Communications

Beyond Heuristics: Forging the AI-Native RAN with AI L2 Radio Resource Scheduling

By Laniel ByoungYoon Min Samsung Research
By Bongjin Kim Samsung Research
By Chaewon Kim Samsung Research
By Chulhee Jang Samsung Research
By Jae-Pil Jeong Samsung Research
By Kwonjong Lee Samsung Research
By Sanghyun Lee Samsung Research
By Younghee Jo Samsung Research

Samsung Research is preparing for future wireless technologies with convergence research of AI and communications, in which AI-native approaches drive designing and operations of entire RAN (Radio Access Network) and CN (Core Network). In the blog series of Communication-AI Convergence, we are planning to introduce various research topics of this application:

#1 Modem I
#2 Modem II
#3 Protocol/Networking & Operation
#4 Radio Resource Scheduler
This blog will cover the implementation of real-time AI within the radio resource scheduler, exploring how to achieve near-optimal performance in dynamic wireless environments.

Introduction

Over the past three decades, dedicated to the evolution of communication networks, their algorithm and artificial intelligence are evident that we are on the cusp of a profound paradigm shift. The progression from 5G to future 6G networks signifies more than an incremental increase in bandwidth; it represents the emergence of a vast, heterogeneous ecosystem of interconnected devices. The viability of future-generation services—from autonomous systems and telepresence to city-scale Internet of Things (IoT)—has been relying on solving one fundamental challenge: the intelligent and efficient management of finite radio spectrum in an environment of unprecedented complexity. The major challenge lies in the Media Access Control Layer 2 (MAC L2) radio resource scheduler and its algorithm.
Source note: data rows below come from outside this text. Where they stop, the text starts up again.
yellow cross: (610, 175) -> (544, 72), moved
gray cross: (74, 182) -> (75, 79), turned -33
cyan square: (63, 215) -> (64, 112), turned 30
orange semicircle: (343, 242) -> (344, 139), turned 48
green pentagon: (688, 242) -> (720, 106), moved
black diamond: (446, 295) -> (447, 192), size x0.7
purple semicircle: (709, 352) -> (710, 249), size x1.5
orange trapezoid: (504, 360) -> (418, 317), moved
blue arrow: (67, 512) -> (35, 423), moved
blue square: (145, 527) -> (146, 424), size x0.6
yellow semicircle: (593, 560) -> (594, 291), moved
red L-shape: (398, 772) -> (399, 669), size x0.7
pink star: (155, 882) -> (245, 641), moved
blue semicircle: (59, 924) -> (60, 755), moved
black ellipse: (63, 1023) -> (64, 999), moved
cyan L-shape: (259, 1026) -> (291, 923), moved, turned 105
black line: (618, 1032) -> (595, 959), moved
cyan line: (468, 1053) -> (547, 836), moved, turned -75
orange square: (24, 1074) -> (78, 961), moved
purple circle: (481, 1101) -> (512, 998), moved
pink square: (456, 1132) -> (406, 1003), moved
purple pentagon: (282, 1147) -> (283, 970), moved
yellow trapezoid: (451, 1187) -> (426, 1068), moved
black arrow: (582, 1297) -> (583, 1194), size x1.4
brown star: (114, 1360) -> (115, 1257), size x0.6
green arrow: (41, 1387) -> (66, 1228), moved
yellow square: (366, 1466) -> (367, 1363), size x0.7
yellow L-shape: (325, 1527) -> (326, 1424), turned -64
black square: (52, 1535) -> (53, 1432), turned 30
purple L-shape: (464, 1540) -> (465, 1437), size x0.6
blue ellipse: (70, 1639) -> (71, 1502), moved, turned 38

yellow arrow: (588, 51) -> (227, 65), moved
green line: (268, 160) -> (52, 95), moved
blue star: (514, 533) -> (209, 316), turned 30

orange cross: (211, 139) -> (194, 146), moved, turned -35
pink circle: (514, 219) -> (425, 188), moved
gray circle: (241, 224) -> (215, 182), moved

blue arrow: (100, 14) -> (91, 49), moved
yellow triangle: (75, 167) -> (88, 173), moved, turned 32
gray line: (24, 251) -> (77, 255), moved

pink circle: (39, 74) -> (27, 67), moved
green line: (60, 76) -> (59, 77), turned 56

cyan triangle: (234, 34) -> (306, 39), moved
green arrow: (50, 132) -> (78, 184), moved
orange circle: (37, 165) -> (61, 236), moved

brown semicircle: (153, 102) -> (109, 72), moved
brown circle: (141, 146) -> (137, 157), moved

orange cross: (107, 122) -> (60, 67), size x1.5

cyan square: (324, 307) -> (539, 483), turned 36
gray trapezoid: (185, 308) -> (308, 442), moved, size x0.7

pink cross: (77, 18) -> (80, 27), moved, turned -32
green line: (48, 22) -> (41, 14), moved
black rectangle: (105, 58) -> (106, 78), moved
Historically, the MAC scheduler has functioned as the central management of radio resources, employing heuristic, rule-based algorithms such as Proportional Fair (PF) to manage network access. These static, pre-programmed schedulers were sufficient for previous generations of mobile communication, which were characterized by relatively homogenous traffic and predictable channel dynamics. However, they are no longer sufficient to meet the demands of the current landscape. The 5G and 5G-Advanced era is characterized by the need to support heterogeneous services with diverse Quality of Service (QoS) requirements—ranging from the stringent low-latency demands of URLLC (Ultra-Reliable Low Latency Communications) to the high-throughput needs of eMBB (enhanced Mobile BroadBand)—across a stochastic and non-stationary radio environment. This combinatorial increase in complexity causes traditional heuristic or rule-based approaches to be suboptimal, which leads to inefficient spectrum utilization, violations of service-level agreements, and a degraded Quality of Experience (QoE).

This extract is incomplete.